Why A Star is Born has been remade three times is beyond me. The 1954 version is a heartbreaking movie about the perils of addiction in Hollywood. There is a scene at the end of each version where the lead male Norman Maine embarrasses himself at an awards show, and it is so uncomfortable I felt myself blushing. The ending has always struck me as odd. The star, Vicky Lester, performs one last time in honor of her now-deceased husband Norman Maine. She greets the audience by saying “Hello. I’m Mrs. Norman Maine.” The crowd goes wild, and the movie ends. On the one hand, it is touching that she attributes her part of her identity to him. But on the other, it is strange that she uses his name, not her own, as if she were trying to erase the relevance of her own talent. It is also striking that the same crowd that once rejected him now cheers when she brings up his name.
The 1976 version of the movie was widely panned. Starring Barbra Streisand and Kris Kristofferson, it was derided as Streisand’s and her then boyfriend Jon Peters’ vanity project. There is absolutely no need to watch this movie–it is truly unenjoyable. People found it condescending and unconvincing that Streisand, already an Oscar-winning star, could play the ingenue gaining fame. What works with Garland’s and Gaga’s versions is the true insecurity of the stars. Neither woman is particularly beautiful, but they both have incredible voices. It is especially convincing to see Gaga so stripped down when we normally see her so glammed up, because she looks nothing like her pop star self.
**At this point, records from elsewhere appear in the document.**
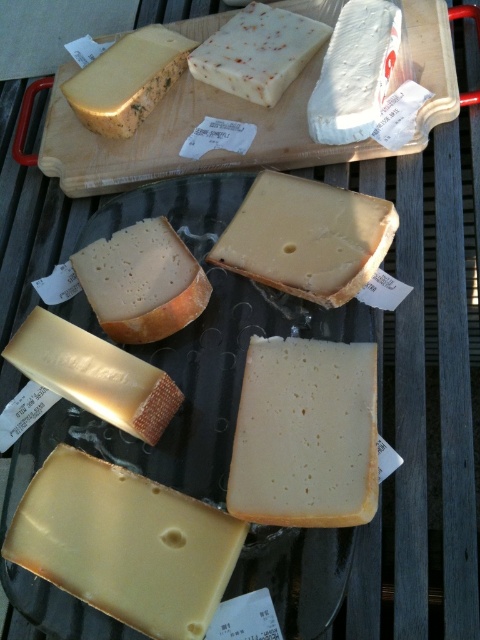 Is yellowish matte cheese at center-left above hard cheese at center?

Yes, yellowish matte cheese at center-left is above hard cheese at center.

Between yellowish matte cheese at center-left and hard cheese at center, which one has more height?

With more height is yellowish matte cheese at center-left.

Find the location of a particular element. The image size is (480, 640). yellowish matte cheese at center-left is located at coordinates (142, 282).

I want to click on yellowish matte cheese at center-left, so click(142, 282).

Does wooden cutting board at upper center have a greater height compared to golden hard cheese at upper left?

Yes, wooden cutting board at upper center is taller than golden hard cheese at upper left.

Which is above, wooden cutting board at upper center or golden hard cheese at upper left?

golden hard cheese at upper left

The height and width of the screenshot is (640, 480). I want to click on wooden cutting board at upper center, so click(x=182, y=138).

Locate an element on the screen. wooden cutting board at upper center is located at coordinates (182, 138).

Does point (269, 492) come farther from viewer compared to point (335, 116)?

No, (269, 492) is closer to viewer.

What do you see at coordinates (305, 435) in the screenshot? The height and width of the screenshot is (640, 480). I see `yellowish semi-hard cheese at center` at bounding box center [305, 435].

Where is `yellowish semi-hard cheese at center`? This screenshot has width=480, height=640. yellowish semi-hard cheese at center is located at coordinates (305, 435). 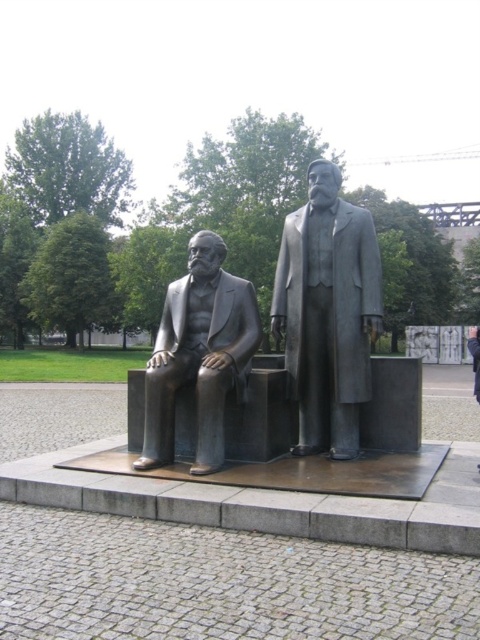 How much distance is there between polished bronze statue at center and bronze statue at center?

polished bronze statue at center is 3.45 meters from bronze statue at center.

Does point (360, 381) lie in front of point (479, 384)?

No, it is behind (479, 384).

The width and height of the screenshot is (480, 640). I want to click on polished bronze statue at center, so coord(327,312).

Can you confirm if bronze statue at left is shorter than bronze statue at center?

Indeed, bronze statue at left has a lesser height compared to bronze statue at center.

Between point (146, 426) and point (476, 355), which one is positioned behind?

Positioned behind is point (476, 355).

Locate an element on the screen. bronze statue at left is located at coordinates (199, 355).

Find the location of a particular element. The image size is (480, 640). polished bronze statue at center is located at coordinates (327, 312). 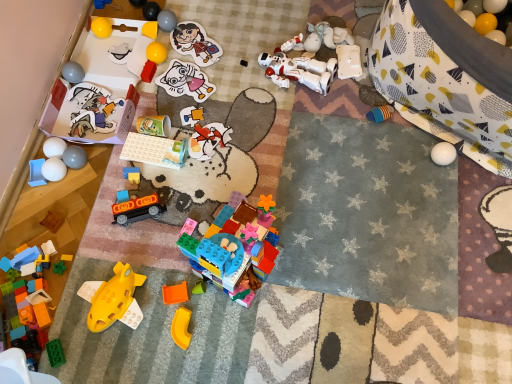 I want to click on free space that is to the left of yellow matte plastic arch at center, which is the 5th toy in right-to-left order, so click(126, 336). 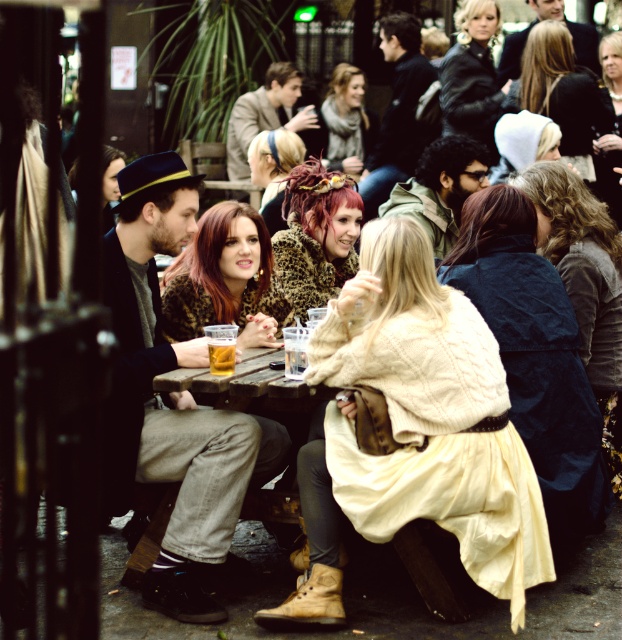 From the picture: Which is above, leopard print hairband at center or translucent glass cup at center?

Positioned higher is leopard print hairband at center.

Does leopard print hairband at center appear on the left side of translucent glass cup at center?

No, leopard print hairband at center is not to the left of translucent glass cup at center.

Between point (302, 275) and point (223, 362), which one is positioned in front?

Positioned in front is point (223, 362).

Where is `leopard print hairband at center`? The image size is (622, 640). leopard print hairband at center is located at coordinates (317, 236).

Who is positioned more to the left, black leather jacket at upper center or translucent glass cup at center?

translucent glass cup at center is more to the left.

Between black leather jacket at upper center and translucent glass cup at center, which one appears on the right side from the viewer's perspective?

black leather jacket at upper center is more to the right.

The height and width of the screenshot is (640, 622). Describe the element at coordinates (473, 77) in the screenshot. I see `black leather jacket at upper center` at that location.

Locate an element on the screen. black leather jacket at upper center is located at coordinates (473, 77).

Is point (488, 520) more distant than point (253, 480)?

No, it is in front of (253, 480).

Who is positioned more to the left, white knitted sweater at center or wooden table at center?

Positioned to the left is wooden table at center.

Where is `white knitted sweater at center`? white knitted sweater at center is located at coordinates coord(415,432). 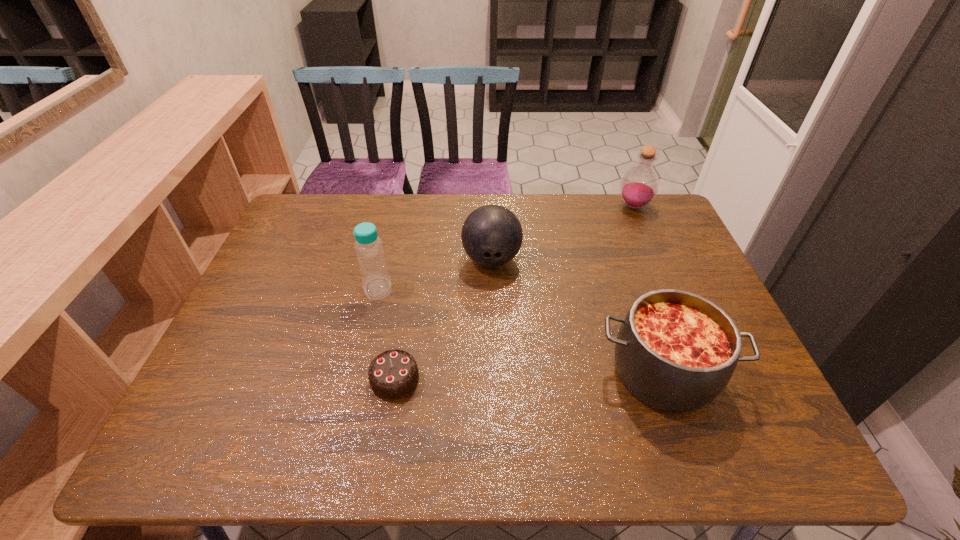 Image resolution: width=960 pixels, height=540 pixels. Identify the location of blank region between the left bottle and the third object from left to right. (435, 274).

Where is `free space between the casserole and the nearer bottle`? free space between the casserole and the nearer bottle is located at coordinates (520, 330).

Identify the location of vacant area that lies between the left bottle and the chocolate cake. This screenshot has height=540, width=960. (387, 334).

The image size is (960, 540). Identify the location of free spot between the casserole and the bowling ball. (577, 316).

This screenshot has height=540, width=960. In order to click on free spot between the casserole and the nearer bottle in this screenshot , I will do `click(520, 330)`.

You are a GUI agent. You are given a task and a screenshot of the screen. Output one action in this format:
    pyautogui.click(x=<x>, y=<y>)
    Task: Click on the free spot between the chocolate cake and the bowling ball
    
    Given the screenshot: What is the action you would take?
    pyautogui.click(x=444, y=320)

Where is `free space between the farther bottle and the casserole`? The image size is (960, 540). free space between the farther bottle and the casserole is located at coordinates (648, 289).

You are a GUI agent. You are given a task and a screenshot of the screen. Output one action in this format:
    pyautogui.click(x=<x>, y=<y>)
    Task: Click on the unoccupied area between the casserole and the bowling ball
    Image resolution: width=960 pixels, height=540 pixels.
    Given the screenshot: What is the action you would take?
    pyautogui.click(x=577, y=316)

At what (x,y) coordinates should I click in order to perform the action: click on free space between the right bottle and the shortest object. Please return your answer as a coordinate pair (x, y). This screenshot has height=540, width=960. Looking at the image, I should click on (515, 293).

Identify the location of empty space between the bowling ball and the chocolate cake. (x=444, y=320). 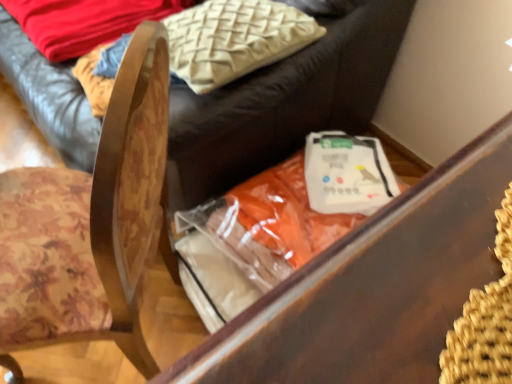 Question: From the image's perspective, would you say white matte plastic bag at center is shown under beige textured pillow at upper center?

Choices:
 (A) yes
 (B) no

Answer: (A)

Question: Could you tell me if white matte plastic bag at center is facing beige textured pillow at upper center?

Choices:
 (A) no
 (B) yes

Answer: (A)

Question: From a real-world perspective, is white matte plastic bag at center positioned over beige textured pillow at upper center based on gravity?

Choices:
 (A) no
 (B) yes

Answer: (A)

Question: Considering the relative sizes of white matte plastic bag at center and beige textured pillow at upper center in the image provided, is white matte plastic bag at center wider than beige textured pillow at upper center?

Choices:
 (A) yes
 (B) no

Answer: (B)

Question: Is white matte plastic bag at center far away from beige textured pillow at upper center?

Choices:
 (A) yes
 (B) no

Answer: (B)

Question: Is white matte plastic bag at center bigger than beige textured pillow at upper center?

Choices:
 (A) no
 (B) yes

Answer: (A)

Question: Can you confirm if beige textured pillow at upper center is positioned to the left of wooden chair at lower left, the first furniture viewed from the top?

Choices:
 (A) yes
 (B) no

Answer: (B)

Question: Does beige textured pillow at upper center have a lesser width compared to wooden chair at lower left, the first furniture viewed from the top?

Choices:
 (A) yes
 (B) no

Answer: (A)

Question: Is beige textured pillow at upper center taller than wooden chair at lower left, the second furniture ordered from the bottom?

Choices:
 (A) no
 (B) yes

Answer: (A)

Question: Can you confirm if beige textured pillow at upper center is wider than wooden chair at lower left, the second furniture ordered from the bottom?

Choices:
 (A) no
 (B) yes

Answer: (A)

Question: From a real-world perspective, is beige textured pillow at upper center below wooden chair at lower left, the second furniture ordered from the bottom?

Choices:
 (A) no
 (B) yes

Answer: (A)

Question: Can you confirm if beige textured pillow at upper center is smaller than wooden chair at lower left, the second furniture ordered from the bottom?

Choices:
 (A) no
 (B) yes

Answer: (B)

Question: Is beige textured pillow at upper center shorter than wooden chair at center?

Choices:
 (A) yes
 (B) no

Answer: (A) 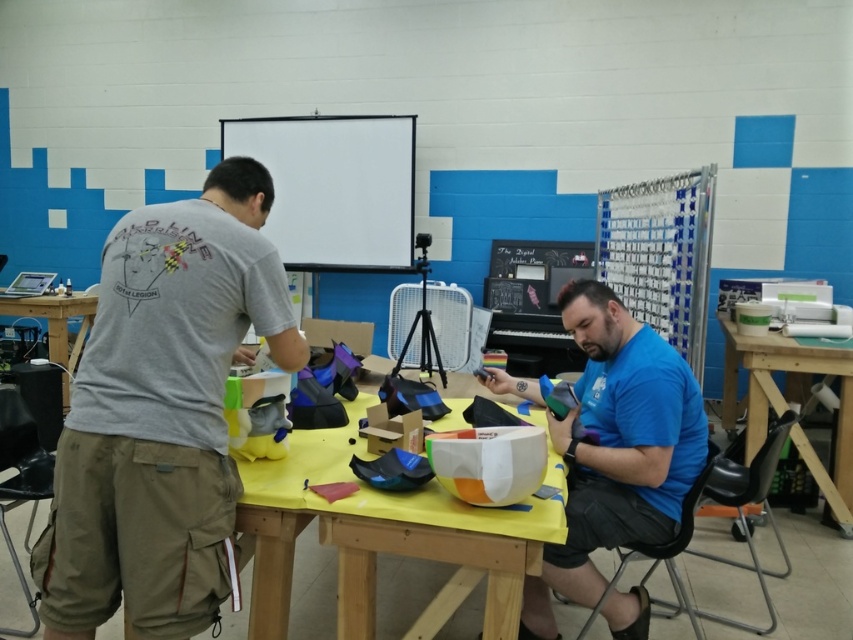 What is located at the coordinate point [616,449] in the image?

The blue matte shirt at center is located at the coordinate point [616,449].

Based on the coordinates provided, which object is located at point (x=161, y=413) in the image?

The gray cotton t shirt at left is located at point (x=161, y=413).

What is the 2D coordinate of the yellow matte table at center in the image?

The 2D coordinate of the yellow matte table at center is at point (381, 538).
In many ways, the 2018 version seems to function as the story but of Gaga herself–only told in reverse. When the public first encountered Lady Gaga (née Stefani Germanotta), she was dressing as provocatively as possible in order to garner attention, while at the same time obscuring her true self completely. She came on the scene with catchy but meaningless electro-pop songs such as “Just Dance” and “Poker Face.” But it seems that as she has achieved stardom, she has become more comfortable with herself. In a funny way, she is more stripped down and authentic now. She has lost the crazy makeup and outfits, and embraces her natural look. She sings about loss, such as in “Joanne” and sexual assault in “Til It Happens to You”. In the movie, the female star starts as the clear-faced nobody, singing about her own life, and peaks when she sings meaningless dance songs with dyed hair and sequined outfits. At the end, after losing her beloved husband, she goes back to her natural hair color and natural makeup. A metaphorical return to the beginning.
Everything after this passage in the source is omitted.